▶ **HOW TO COMPLETE THIS TASK**
In the records that follow, the lines from the one containing "9:00～20:00 (年" to the one containing "情報は予告なしに変更されることがありますので、あらかじめご了承", inclusive, are to be given again exactly.

▶ **MATERIAL SHOWN**
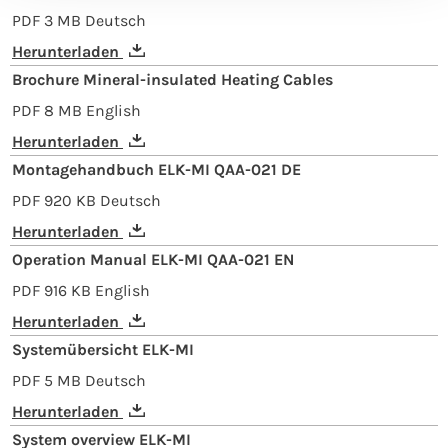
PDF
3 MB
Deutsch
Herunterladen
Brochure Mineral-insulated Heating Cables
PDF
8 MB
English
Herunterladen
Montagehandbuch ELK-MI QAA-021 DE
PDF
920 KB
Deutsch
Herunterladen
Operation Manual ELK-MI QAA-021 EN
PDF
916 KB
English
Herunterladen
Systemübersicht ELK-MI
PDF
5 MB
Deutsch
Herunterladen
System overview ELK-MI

---

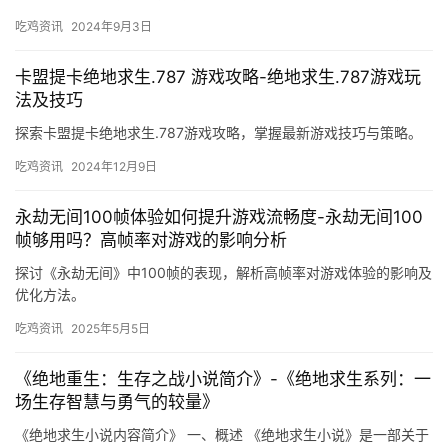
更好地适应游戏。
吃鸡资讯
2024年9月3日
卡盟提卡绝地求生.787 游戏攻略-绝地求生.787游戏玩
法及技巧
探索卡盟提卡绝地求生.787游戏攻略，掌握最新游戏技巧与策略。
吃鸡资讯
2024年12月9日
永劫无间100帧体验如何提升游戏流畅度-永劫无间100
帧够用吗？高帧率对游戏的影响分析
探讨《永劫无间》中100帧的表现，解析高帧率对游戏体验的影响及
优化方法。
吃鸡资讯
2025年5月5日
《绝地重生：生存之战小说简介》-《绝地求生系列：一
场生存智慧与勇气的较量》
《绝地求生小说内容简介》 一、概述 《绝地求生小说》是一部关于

==

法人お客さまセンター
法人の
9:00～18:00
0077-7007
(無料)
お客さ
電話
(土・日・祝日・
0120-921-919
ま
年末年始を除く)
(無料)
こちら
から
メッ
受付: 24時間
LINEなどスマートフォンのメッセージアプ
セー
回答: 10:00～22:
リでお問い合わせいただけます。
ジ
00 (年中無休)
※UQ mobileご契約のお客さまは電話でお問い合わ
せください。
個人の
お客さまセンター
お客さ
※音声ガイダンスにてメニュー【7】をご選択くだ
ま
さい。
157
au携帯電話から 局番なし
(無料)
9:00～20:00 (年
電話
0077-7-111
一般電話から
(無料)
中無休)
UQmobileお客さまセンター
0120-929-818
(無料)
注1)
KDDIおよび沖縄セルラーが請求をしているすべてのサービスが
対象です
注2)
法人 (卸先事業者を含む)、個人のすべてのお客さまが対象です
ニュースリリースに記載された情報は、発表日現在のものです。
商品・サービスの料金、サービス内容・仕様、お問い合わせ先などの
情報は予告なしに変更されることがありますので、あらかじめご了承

▶ **ANSWER AREA**
9:00～20:00 (年
電話
0077-7-111
一般電話から
(無料)
中無休)
UQmobileお客さまセンター
0120-929-818
(無料)
注1)
KDDIおよび沖縄セルラーが請求をしているすべてのサービスが
対象です
注2)
法人 (卸先事業者を含む)、個人のすべてのお客さまが対象です
ニュースリリースに記載された情報は、発表日現在のものです。
商品・サービスの料金、サービス内容・仕様、お問い合わせ先などの
情報は予告なしに変更されることがありますので、あらかじめご了承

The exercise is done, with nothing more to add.